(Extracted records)
....
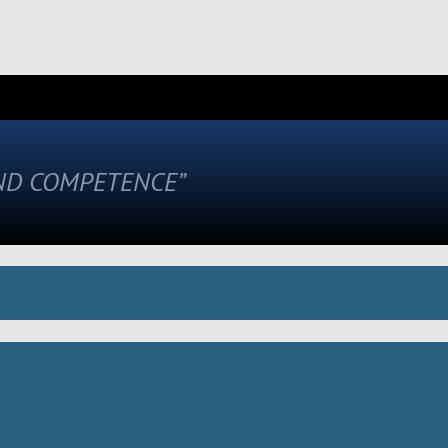
AND COMPETENCE”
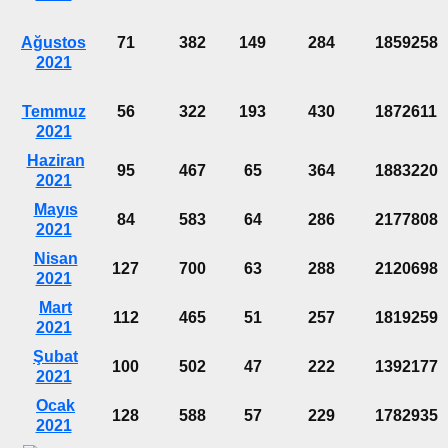
Ağustos
71
382
149
284
1859258
2021
Temmuz
56
322
193
430
1872611
2021
Haziran
95
467
65
364
1883220
2021
Mayıs
84
583
64
286
2177808
2021
Nisan
127
700
63
288
2120698
2021
Mart
112
465
51
257
1819259
2021
Şubat
100
502
47
222
1392177
2021
Ocak
128
588
57
229
1782935
2021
....
Problem to solve:
All of the data above should be printed again exactly, though none of the pictures belong in the copy.

Answer for this exercise:
AND COMPETENCE”
Ağustos
71
382
149
284
1859258
2021
Temmuz
56
322
193
430
1872611
2021
Haziran
95
467
65
364
1883220
2021
Mayıs
84
583
64
286
2177808
2021
Nisan
127
700
63
288
2120698
2021
Mart
112
465
51
257
1819259
2021
Şubat
100
502
47
222
1392177
2021
Ocak
128
588
57
229
1782935
2021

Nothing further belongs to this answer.